GOP: le ragioni della sconfitta, la chiave per il futuro

That’s it. Barack Obama ha vinto le elezioni presidenziali e governerà l’America per altri quattro anni.

Non è un mistero come le mie speranze fossero differenti. Credevo, e tuttora penso, che Mitt Romney rappresentasse una scelta migliore per gli Stati Uniti, che potesse portare una ventata di novità sul panorama politico Americano.

Ma questo non è, e non può essere, il tempo delle recriminazioni. Il Presidente in carica ha giocato, ha rispettato le regole ed è uscito vincitore da questa lunga (ma leale) battaglia, e a lui vanno i complimenti e gli auguri di buon lavoro da parte di tutti, democratici o repubblicani che siano.

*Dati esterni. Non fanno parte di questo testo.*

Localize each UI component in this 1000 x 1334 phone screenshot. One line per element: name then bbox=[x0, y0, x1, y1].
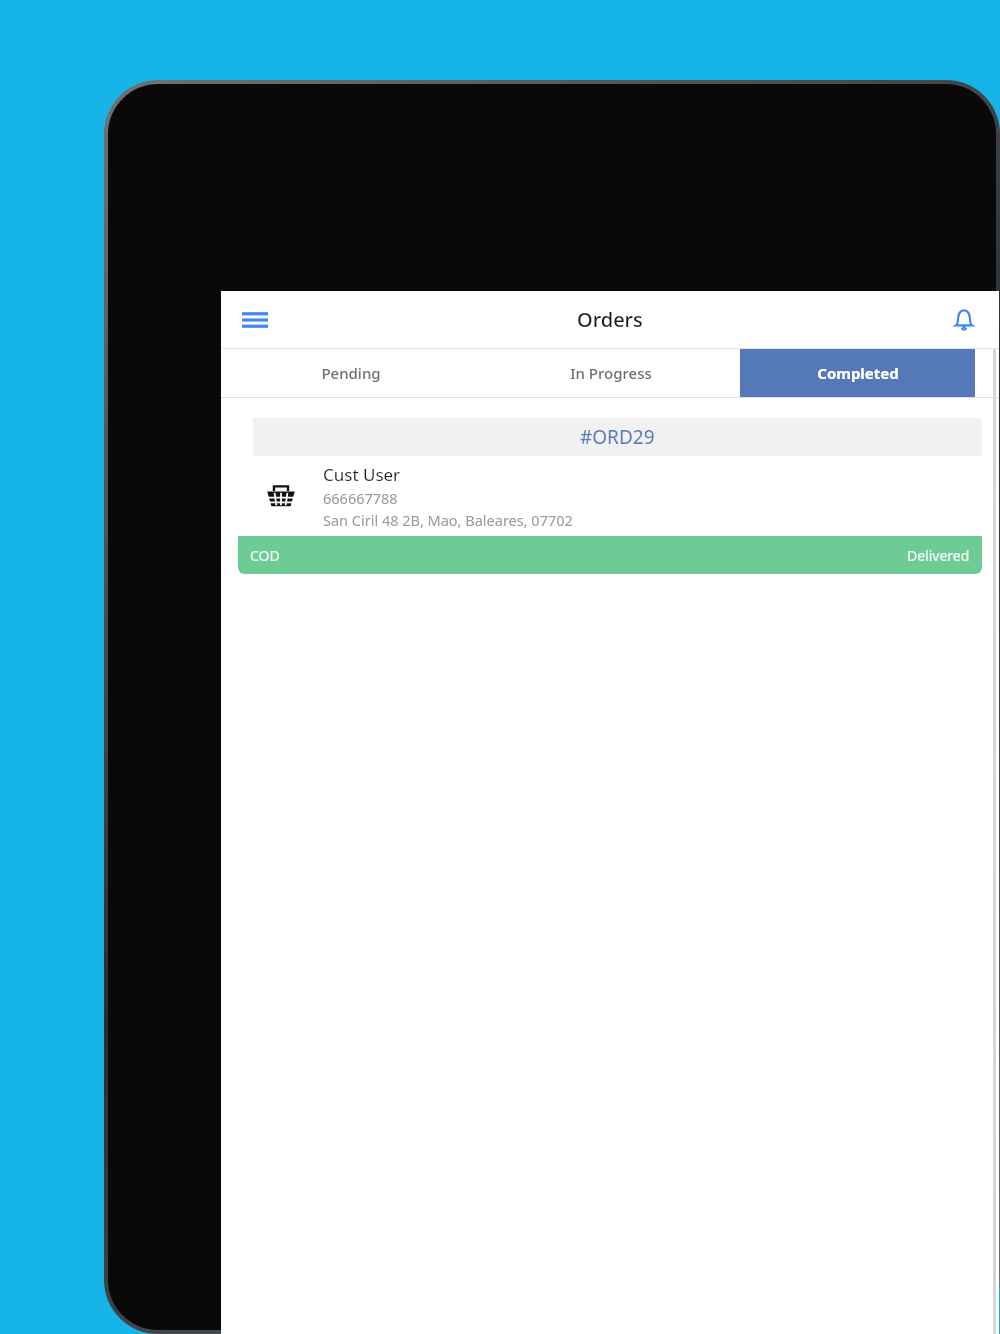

Quattro anni fa il senatore John McCain, in un’altra triste notte per il partito Repubblicano, affermava: “Barack Obama è ora il Presidente degli Stati Uniti d’America, ed è anche il mio Presidente”. Quelle parole non potrebbero essere più attuali.

Questo è invece il tempo in cui il partito repubblicano dovrebbe fermarsi a riflettere. Non bisogna limitarsi nell’analizzare una sconfitta (la seconda consecutiva in una elezione presidenziale), per quella che è. Bisogna andare a fondo e capire il perché questo sia avvenuto.

Mitt Romney ha sicuramente fatto alcuni errori; la scelta di Paul Ryan come candidato vicepresidente non si è rivelata ottimale (basti guardare al margine in Wisconsin, o alla sconfitta sul filo in Florida) e alcune “gaffe”, in particolare quelle su Detroit o il 47%, gli sono costate care; ma la colpa non è unicamente sua. Molti commentatori di destra, da Rush Limbaugh a Sean Hannity, si stanno affrettando a dire come l’unico motivo per cui il GOP non ha vinto questa elezione è il non aver nominato un vero conservatore.  E lo stesso delirante commento è arrivato da Sarah Palin, forse non ancora soddisfatta per i guai causati al partito nel 2008.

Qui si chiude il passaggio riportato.